The discomfort of confronting yourself

Posted by on September 2, 2015 • 2 minute read

 

Day 1 of the Community Building Workshop was a mixture of the swooping warm energy of engagement, the giddy joy of appreciation, the spiraling confusion of being misunderstood, and the iron clad courage of finding my voice. I almost lost it after several minutes, at different intervals, of making myself heard over the cacophony of fifty others in tight circles of four or five or six.  Do have any idea how loud a group of fifty-odd adults can be all talking in tight circles? I should have lost my hearing, with all the straining to listen to the others. But I lost my voice in the listening. Almost.

I had to confront myself today. I had to listen to my stutterings about my cross roads, and realise that I have been here before

I used to be that one who raised her hand and spoke. The one who always had something to say, usually about herself, or about how something was not as right as it should be. I’ve always been pretty good at noticing what is not as right as it should be. And yet, I called myself the ultimate positive-thinker! After many years of self-work, and believe me, it has taken a lot, I now stay silent and let others talk. I listen and try not to judge.

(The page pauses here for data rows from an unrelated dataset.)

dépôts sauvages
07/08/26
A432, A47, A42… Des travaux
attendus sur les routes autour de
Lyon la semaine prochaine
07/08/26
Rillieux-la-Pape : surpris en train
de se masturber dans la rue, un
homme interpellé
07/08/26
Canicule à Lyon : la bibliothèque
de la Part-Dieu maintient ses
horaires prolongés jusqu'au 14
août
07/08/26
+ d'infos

To listen with an open heart is an ongoing journey and I still have my L-plates on. I don’t think I will ever get rid of them.

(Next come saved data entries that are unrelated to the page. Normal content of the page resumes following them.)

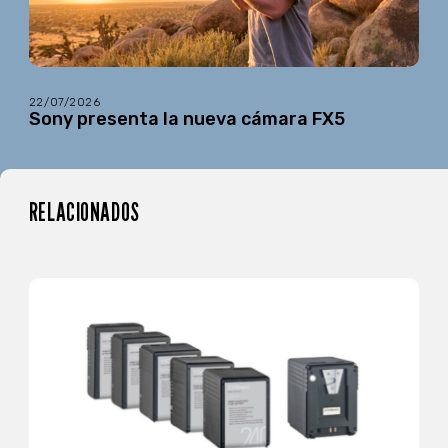
22/07/2026
Sony presenta la nueva cámara FX5
RELACIONADOS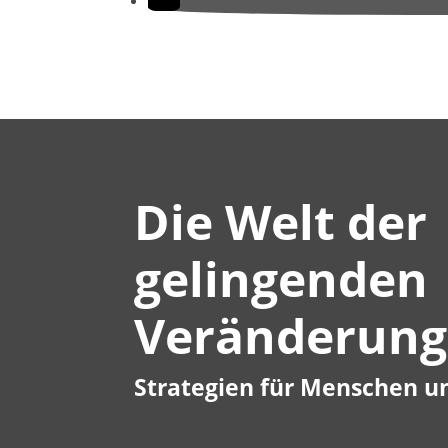
Die Welt der
gelingenden
Veränderung
Strategien für Menschen u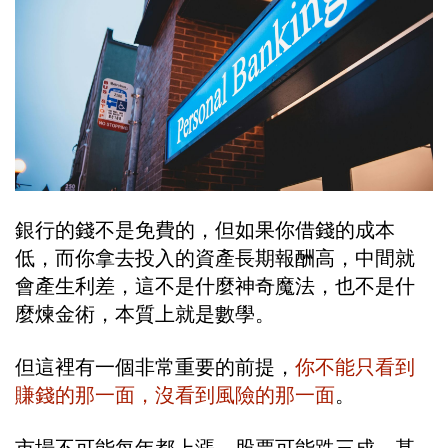
銀行的錢不是免費的，但如果你借錢的成本
低，而你拿去投入的資產長期報酬高，中間就
會產生利差，這不是什麼神奇魔法，也不是什
麼煉金術，本質上就是數學。
但這裡有一個非常重要的前提，
你不能只看到
賺錢的那一面，沒看到風險的那一面
。
市場不可能每年都上漲，股票可能跌三成，甚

What I noticed was the willingness to share, the eagerness to appreciate and the intensity of listening. I also noticed how easy it is to leave someone out of the conversation, simply by the turn of your body and where your eyes land. It was a lesson in exclusion. I know the person did it completely unconsciously and I wondered when I had done something like that too. How ironic that in the midst of engagement and appreciation and good feelings there was also this. A powerful lesson.

I had to confront myself today. I had to listen to my stutterings about my cross roads, and realise that I have been here before. I had to deal with the discomfort of being judged and misunderstood. I still feel the pangs of concern and wonder if I am truly up to this. The thing is, I have said it out loud. I have told a whole host of people what I want to do. I can’t go back now. Not that anyone will know any difference if I do. I will, though, and then I truly will be the problem, instead of the possibility. I choose to consider the question: To what extent am I truly invested in the well-being of the whole? When I consider that question I cannot hide. I sense the beginning of a move from problem-solving to being open to possibilities.

Chantal Dawtrey

About Chantal Dawtrey

Chantal Dawtrey is the founder and owner of CDC Chantal Dawtrey Consultants.